REQUIRED ACTION:
From the records below, output exactly the lines running from the line containing "aménagée et équipée" through the line containing "N'attendez plus pour", and no others.

/---

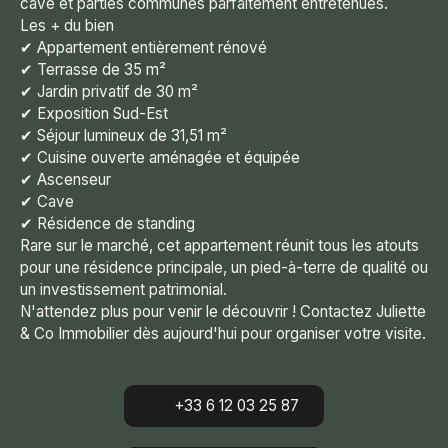
cave et parties communes parfaitement entretenues.
Les + du bien
✔ Appartement entièrement rénové
✔ Terrasse de 35 m²
✔ Jardin privatif de 30 m²
✔ Exposition Sud-Est
✔ Séjour lumineux de 31,51 m²
✔ Cuisine ouverte aménagée et équipée
✔ Ascenseur
✔ Cave
✔ Résidence de standing
Rare sur le marché, cet appartement réunit tous les atouts
pour une résidence principale, un pied-à-terre de qualité ou
un investissement patrimonial.
N'attendez plus pour venir le découvrir ! Contactez Juliette
& Co Immobilier dès aujourd'hui pour organiser votre visite.
+33 6 12 03 25 87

\---

RESPONSE:
✔ Cuisine ouverte aménagée et équipée
✔ Ascenseur
✔ Cave
✔ Résidence de standing
Rare sur le marché, cet appartement réunit tous les atouts
pour une résidence principale, un pied-à-terre de qualité ou
un investissement patrimonial.
N'attendez plus pour venir le découvrir ! Contactez Juliette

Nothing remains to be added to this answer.